Exercise objective: In the records below, find every line that contains "disque" and list it.

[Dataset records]
BEGIN
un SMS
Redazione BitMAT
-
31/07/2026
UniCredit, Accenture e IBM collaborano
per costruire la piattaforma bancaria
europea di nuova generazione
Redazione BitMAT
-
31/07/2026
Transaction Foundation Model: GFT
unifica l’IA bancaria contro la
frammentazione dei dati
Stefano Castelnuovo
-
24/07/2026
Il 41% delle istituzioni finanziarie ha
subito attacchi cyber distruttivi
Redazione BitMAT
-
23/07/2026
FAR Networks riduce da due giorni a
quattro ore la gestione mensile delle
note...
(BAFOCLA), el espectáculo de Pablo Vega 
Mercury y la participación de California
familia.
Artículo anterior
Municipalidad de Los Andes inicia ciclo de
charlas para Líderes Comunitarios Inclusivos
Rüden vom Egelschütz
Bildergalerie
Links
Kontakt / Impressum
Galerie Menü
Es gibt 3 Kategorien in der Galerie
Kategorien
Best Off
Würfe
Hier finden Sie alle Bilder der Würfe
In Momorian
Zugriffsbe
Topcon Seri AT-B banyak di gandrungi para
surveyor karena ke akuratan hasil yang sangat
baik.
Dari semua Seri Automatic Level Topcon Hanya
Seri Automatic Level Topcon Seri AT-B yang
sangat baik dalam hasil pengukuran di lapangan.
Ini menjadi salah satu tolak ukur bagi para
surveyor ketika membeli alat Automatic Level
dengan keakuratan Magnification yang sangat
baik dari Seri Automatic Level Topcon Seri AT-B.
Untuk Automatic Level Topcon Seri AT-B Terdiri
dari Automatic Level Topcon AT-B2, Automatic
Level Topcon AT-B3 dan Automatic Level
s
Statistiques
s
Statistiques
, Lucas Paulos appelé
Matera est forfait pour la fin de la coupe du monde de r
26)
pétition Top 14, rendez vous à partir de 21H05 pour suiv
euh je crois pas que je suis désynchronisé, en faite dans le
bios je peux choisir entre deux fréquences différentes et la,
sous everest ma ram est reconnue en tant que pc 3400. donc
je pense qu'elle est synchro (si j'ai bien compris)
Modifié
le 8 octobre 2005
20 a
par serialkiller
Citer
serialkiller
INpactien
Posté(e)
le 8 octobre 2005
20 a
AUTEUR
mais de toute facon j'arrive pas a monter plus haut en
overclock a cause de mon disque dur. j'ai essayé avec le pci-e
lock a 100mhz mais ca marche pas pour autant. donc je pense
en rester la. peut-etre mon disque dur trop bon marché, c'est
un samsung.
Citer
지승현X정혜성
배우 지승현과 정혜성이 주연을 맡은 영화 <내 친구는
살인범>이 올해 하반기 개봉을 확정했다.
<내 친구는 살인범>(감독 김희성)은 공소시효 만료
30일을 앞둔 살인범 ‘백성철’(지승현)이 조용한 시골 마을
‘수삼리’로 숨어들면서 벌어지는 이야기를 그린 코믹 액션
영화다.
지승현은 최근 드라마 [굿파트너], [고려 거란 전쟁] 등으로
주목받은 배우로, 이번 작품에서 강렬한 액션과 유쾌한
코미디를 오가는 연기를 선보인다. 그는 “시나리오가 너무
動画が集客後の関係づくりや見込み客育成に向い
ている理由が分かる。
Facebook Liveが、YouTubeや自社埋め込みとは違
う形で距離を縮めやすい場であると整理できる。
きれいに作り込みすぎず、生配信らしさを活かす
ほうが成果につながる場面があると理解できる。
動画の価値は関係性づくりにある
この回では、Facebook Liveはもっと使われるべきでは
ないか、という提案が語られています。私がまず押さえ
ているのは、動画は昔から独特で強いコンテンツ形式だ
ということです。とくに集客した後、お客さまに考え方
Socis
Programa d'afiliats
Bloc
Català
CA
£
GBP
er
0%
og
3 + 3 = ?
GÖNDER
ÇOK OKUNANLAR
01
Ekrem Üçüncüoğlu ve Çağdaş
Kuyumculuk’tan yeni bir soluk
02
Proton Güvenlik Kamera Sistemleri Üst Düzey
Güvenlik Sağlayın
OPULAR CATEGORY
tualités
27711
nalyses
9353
END
Result for this exercise:
overclock a cause de mon disque dur. j'ai essayé avec le pci-e
en rester la. peut-etre mon disque dur trop bon marché, c'est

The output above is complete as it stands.